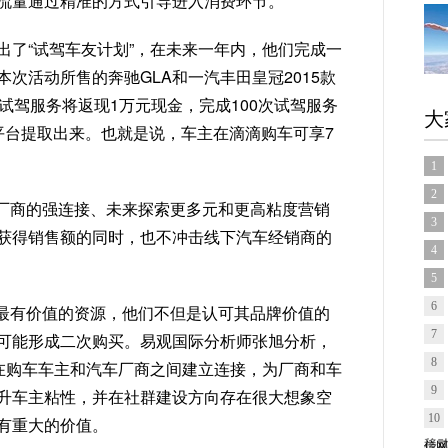
流量通过精准的方式引导进入消费环节。
出了“试驾车友计划”，在未来一年内，他们完成一
次活动所售的奔驰GLA和一汽丰田皇冠2015款
试驾服务将返现1万元现金，完成100次试驾服务
大
平台提取出来。也就是说，车主在滴滴购车可享7
1
2
厂商的强连接、未来探索更多元和更高粘度营销
3
获得销售额的同时，也不冲击线下汽车经销商的
4
5
6
最有价值的资源，他们不但是认可其品牌价值的
7
可能形成二次购买。易观国际分析师张旭分析，
8
将在购车车主和汽车厂商之间建立连接，为厂商和车
9
升车主粘性，并在社群建设方向存在很大想象空
10
有重大的价值。
信网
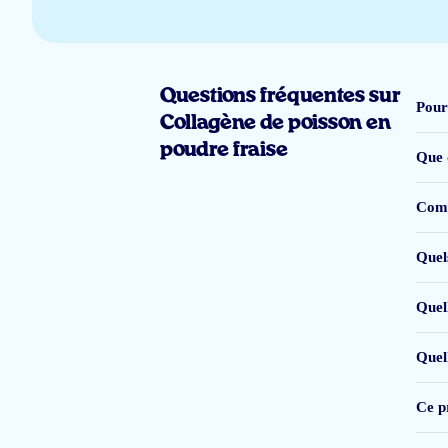
gebruik pas twee weken, kan nog niet beoordelen over de werking ervan.
Questions fréquentes sur
HvS
Pour
Collagène de poisson en
poudre fraise
Que 
Comm
zoete troep ligt al in de prullenbak!
J. Coolen
Quels
Quell
Ik gebruik Arctic Blue nu twee weken. De smaak is prettig en het product 
Quel
stoelgang niet goed op gang komt
. Voor mij persoonlijk wegen deze bijwer
Ce pr
S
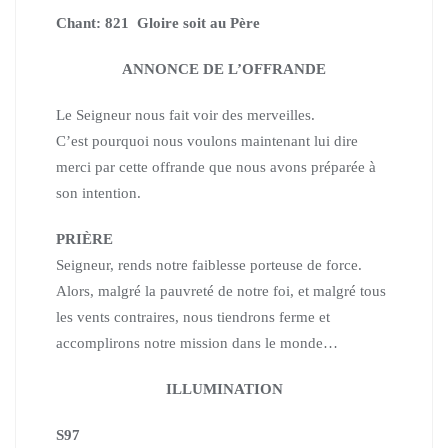
Chant: 821 Gloire soit au Père
ANNONCE DE L’OFFRANDE
Le Seigneur nous fait voir des merveilles.
C’est pourquoi nous voulons maintenant lui dire
merci par cette offrande que nous avons préparée
à
son intention.
PRIÈRE
Seigneur, rends notre faiblesse porteuse de force.
Alors, malgré la pauvreté de notre foi, et malgré tous
les vents contraires,
nous tiendrons ferme et
accomplirons notre mission dans le monde…
ILLUMINATION
S97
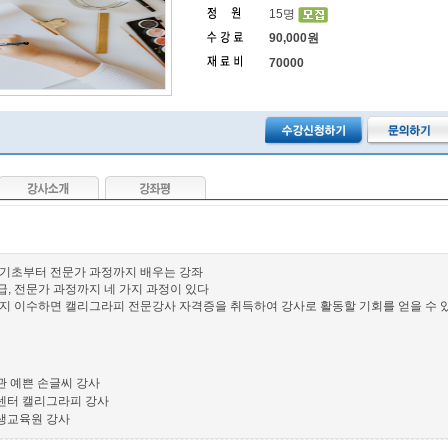
15명
90,000원
70000
 기초부터 전문가 과정까지 배우는 강좌
 고급, 전문가 과정까지 네 가지 과정이 있다
까지 이수하면 캘리그라피 전문강사 자격증을 취득하여 강사로 활동할 기회를 얻을 수 
관 예쁜 손글씨 강사
센터 캘리그라피 강사
생교육원 강사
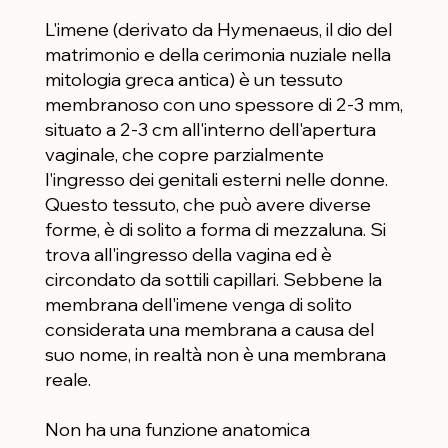
L'imene (derivato da Hymenaeus, il dio del
matrimonio e della cerimonia nuziale nella
mitologia greca antica) è un tessuto
membranoso con uno spessore di 2-3 mm,
situato a 2-3 cm all'interno dell'apertura
vaginale, che copre parzialmente
l'ingresso dei genitali esterni nelle donne.
Questo tessuto, che può avere diverse
forme, è di solito a forma di mezzaluna. Si
trova all'ingresso della vagina ed è
circondato da sottili capillari. Sebbene la
membrana dell'imene venga di solito
considerata una membrana a causa del
suo nome, in realtà non è una membrana
reale.
Non ha una funzione anatomica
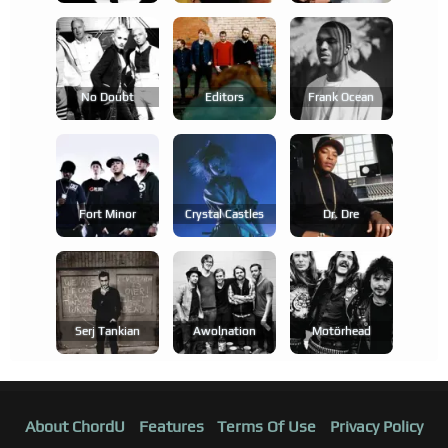
No Doubt
Editors
Frank Ocean
Fort Minor
Crystal Castles
Dr. Dre
Serj Tankian
Awolnation
Motörhead
About ChordU
Features
Terms Of Use
Privacy Policy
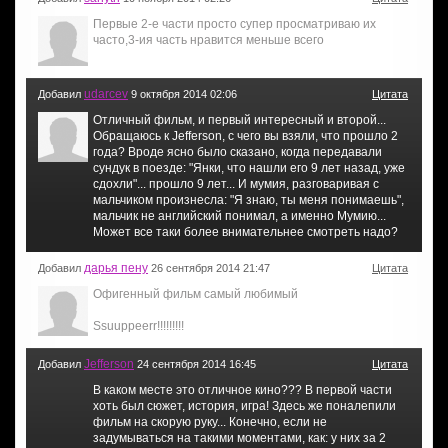
Первые 2-е части просто супер просматриваю их
часто,3-ия часть нравится меньше всего
udarcev
Добавил
9 октября 2014 02:06
Цитата
Отличный фильм, и первый интересный и второй...
Обращаюсь к Jefferson, с чего вы взяли, что прошло 2
года? Вроде ясно было сказано, когда передавали
сундук в поезде: "Янки, что нашли его 9 лет назад, уже
сдохли"... прошло 9 лет... И мумия, разговаривая с
мальчиком произнесла: "Я знаю, ты меня понимаешь",
мальчик не английский понимал, а именно Мумию...
Может все таки более внимательнее смотреть надо?
дарья пену
Добавил
26 сентября 2014 21:47
Цитата
Офигенный фильм самый любимый
Ssuuppeerr!!!!!!!!!
Jefferson
Добавил
24 сентября 2014 16:45
Цитата
В каком месте это отличное кино??? В первой части
хоть был сюжет, история, игра! Здесь же поналепили
фильм на скорую руку... Конечно, если не
задумываться на такими моментами, как: у них за 2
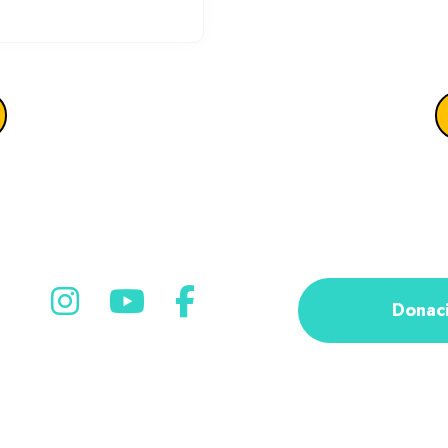
Donac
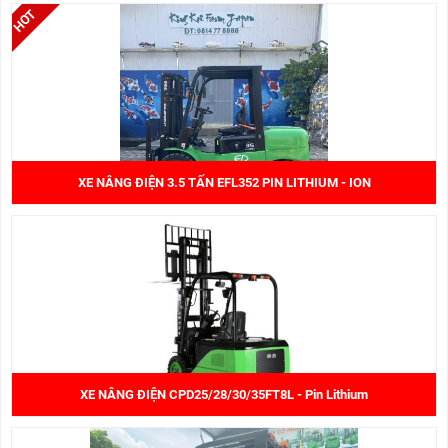
XE NÂNG ĐIỆN 3.5 TẤN EFL352 PIN LITHIUM - ION
XE NÂNG ĐIỆN CPD25/28/30/35FT8L - Pin Lithium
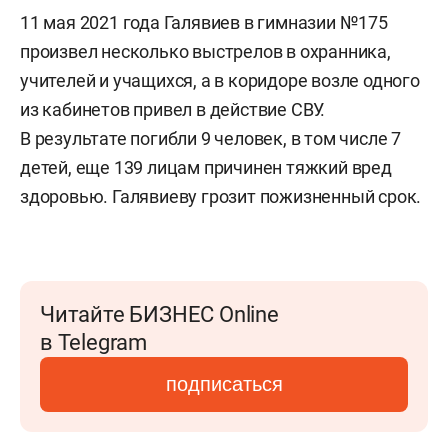
11 мая 2021 года Галявиев в гимназии №175
произвел несколько выстрелов в охранника,
учителей и учащихся, а в коридоре возле одного
из кабинетов привел в действие СВУ.
В результате погибли 9 человек, в том числе 7
детей, еще 139 лицам причинен тяжкий вред
здоровью. Галявиеву грозит пожизненный срок.
Читайте БИЗНЕС Online
в Telegram
подписаться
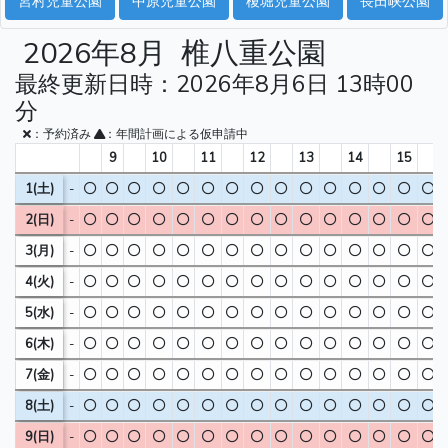
宮村児童公園
中原児童公園
榎堀児童公園
長田峡公園
2026年8月
椎八重公園
最終更新日時：2026年8月6日 13時00
分
：予約済み
：年間計画による仮申請中
9
10
11
12
13
14
15
1(土)
-
2(日)
-
3(月)
-
4(火)
-
5(水)
-
6(木)
-
7(金)
-
8(土)
-
9(日)
-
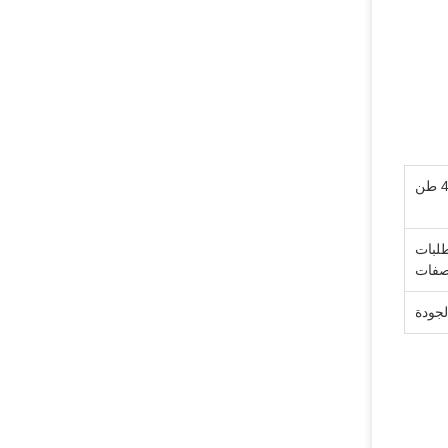
طلبات
صفات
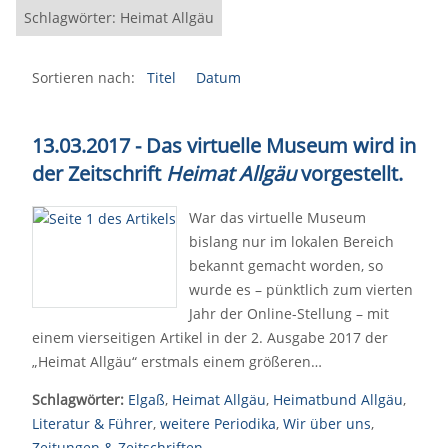
Schlagwörter: Heimat Allgäu
Sortieren nach:
Titel
Datum
13.03.2017 - Das virtuelle Museum wird in
der Zeitschrift
Heimat Allgäu
vorgestellt.
War das virtuelle Museum
bislang nur im lokalen Bereich
bekannt gemacht worden, so
wurde es – pünktlich zum vierten
Jahr der Online-Stellung – mit
einem vierseitigen Artikel in der 2. Ausgabe 2017 der
„Heimat Allgäu“ erstmals einem größeren…
Schlagwörter:
Elgaß
,
Heimat Allgäu
,
Heimatbund Allgäu
,
Literatur & Führer
,
weitere Periodika
,
Wir über uns
,
Zeitungen & Zeitschriften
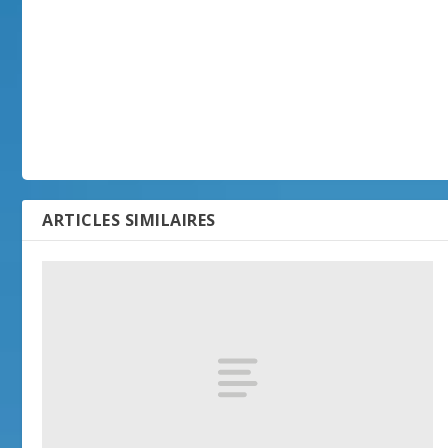
ARTICLES SIMILAIRES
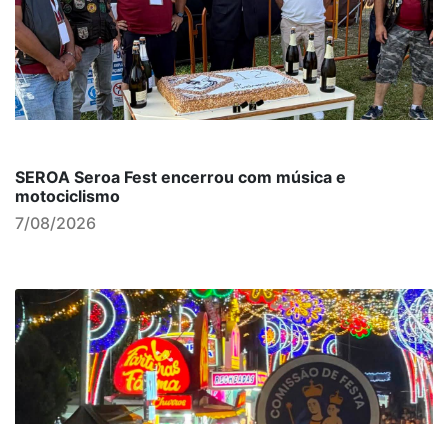
SEROA Seroa Fest encerrou com música e
motociclismo
7/08/2026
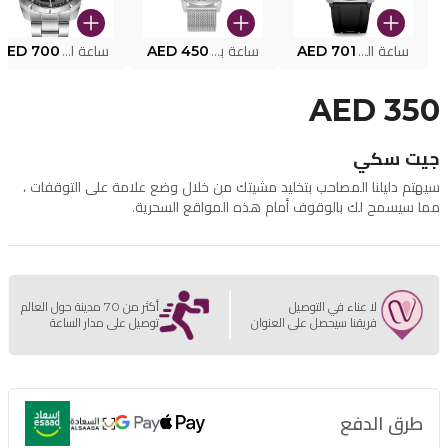
ساعة البوليس الذكية MY.AVATAR PEIUN0000101
AED 701
ساعة بوليس للرجال PEWJG0005002
AED 450
ساعة البوليس PEWJG2227302
AED 700
AED 350
جيت سكي
سيهتم دليلنا المصاحب بتخليد مشيتك من خلال وضع علامة على التوقفات ،
مما سيسمح لك بالوقوف أمام هذه المواقع السحرية.
لا عناء في التوصيل
أكثر من 70 مدينة حول العالم
فريقنا سيحصل على العنوان
توصيل على مدار الساعة
طرق الدفع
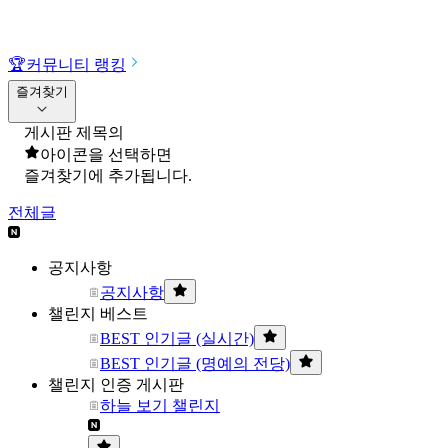
🏆
커뮤니티 랭킹
즐겨찾기
게시판 제목의
아이콘을 선택하면
즐겨찾기에 추가됩니다.
전체글
공지사항
공지사항
챌린지 베스트
BEST 인기글 (실시간)
BEST 인기글 (명예의 전당)
챌린지 인증 게시판
하늘 보기 챌린지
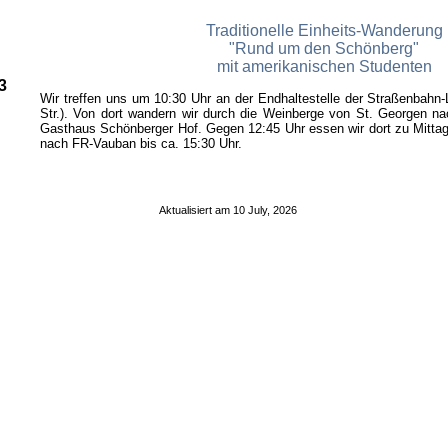
Traditionelle Einheits-Wanderung
"Rund um den Schönberg"
mit amerikanischen Studenten
3
Wir treffen uns um 10:30 Uhr an der Endhaltestelle der Straßenbahn-
Str.). Von dort wandern wir durch die Weinberge von St. Georgen n
Gasthaus Schönberger Hof. Gegen 12:45 Uhr essen wir dort zu Mitt
nach FR-Vauban bis ca. 15:30 Uhr.
Aktualisiert am
10 July, 2026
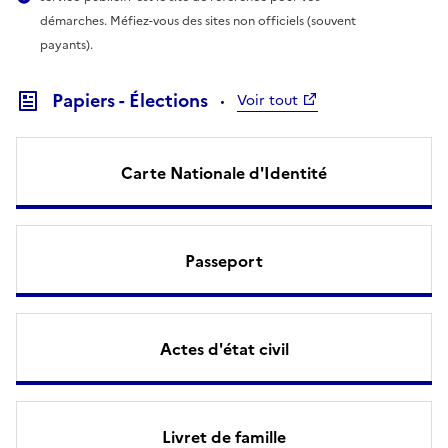
démarches. Méfiez-vous des sites non officiels (souvent
payants).
Papiers - Élections
Voir tout
Carte Nationale d'Identité
Passeport
Actes d'état civil
Livret de famille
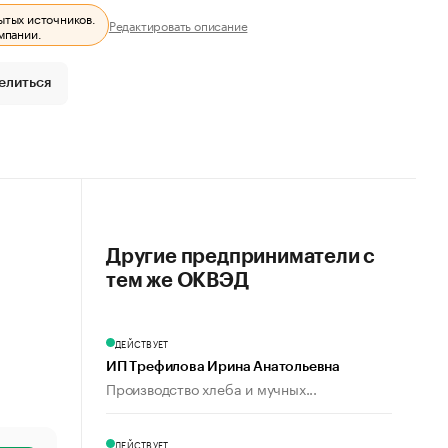
ытых источников.
Редактировать описание
мпании.
елиться
Другие предприниматели с
тем же ОКВЭД
ДЕЙСТВУЕТ
ИП Трефилова Ирина Анатольевна
Производство хлеба и мучных...
ДЕЙСТВУЕТ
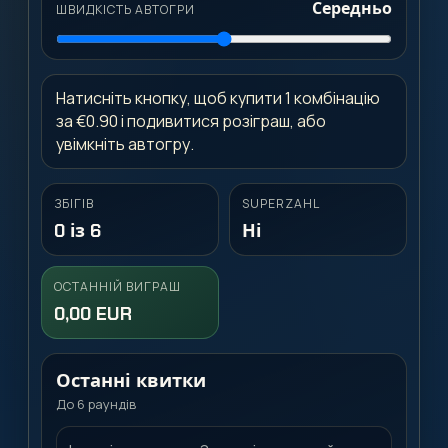
Середньо
ШВИДКІСТЬ АВТОГРИ
Натисніть кнопку, щоб купити 1 комбінацію
за €0.90 і подивитися розіграш, або
увімкніть автогру.
ЗБІГІВ
SUPERZAHL
0 із 6
Ні
ОСТАННІЙ ВИГРАШ
0,00 EUR
Останні квитки
До 6 раундів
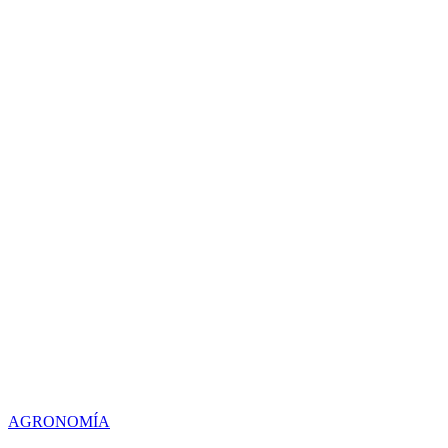
AGRONOMÍA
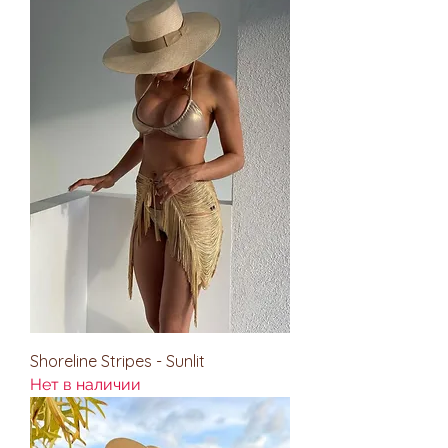
Shoreline Stripes - Sunlit
Нет в наличии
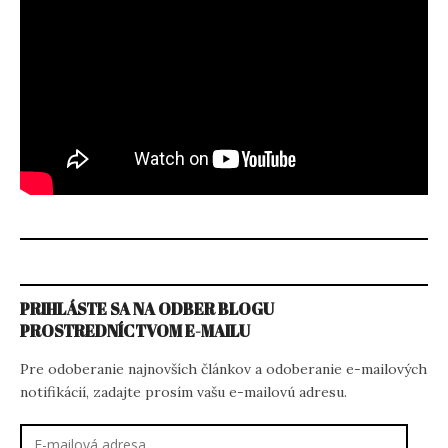
PRIHLÁSTE SA NA ODBER BLOGU
PROSTREDNÍCTVOM E-MAILU
Pre odoberanie najnovších článkov a odoberanie e-mailových
notifikácií, zadajte prosím vašu e-mailovú adresu.
E-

## Exercise objective
Your whole answer should be one number, the count of lines in the records that hold "nous".

## Output for this task
4